Dataset entries:
- Opening Delimiter -

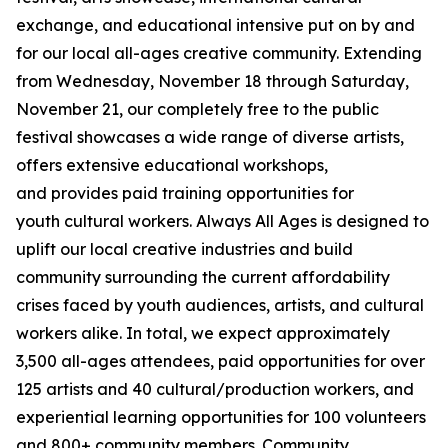
exchange, and educational intensive put on by and
for our local all-ages creative community. Extending
from Wednesday, November 18 through Saturday,
November 21, our completely free to the public
festival showcases a wide range of diverse artists,
offers extensive educational workshops,
and provides paid training opportunities for
youth cultural workers. Always All Ages is designed to
uplift our local creative industries and build
community surrounding the current affordability
crises faced by youth audiences, artists, and cultural
workers alike. In total, we expect approximately
3,500 all-ages attendees, paid opportunities for over
125 artists and 40 cultural/production workers, and
experiential learning opportunities for 100 volunteers
and 800+ community members.
Community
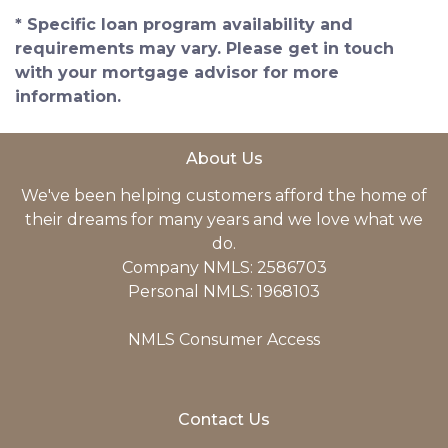
* Specific loan program availability and
requirements may vary. Please get in touch
with your mortgage advisor for more
information.
About Us
We've been helping customers afford the home of
their dreams for many years and we love what we
do.
Company NMLS: 2586703
Personal NMLS: 1968103
NMLS Consumer Access
Contact Us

- Closing Delimiter -

Apply a filter for "NMLS" to the data above, then copy each line that matches.

Company NMLS: 2586703
Personal NMLS: 1968103
NMLS Consumer Access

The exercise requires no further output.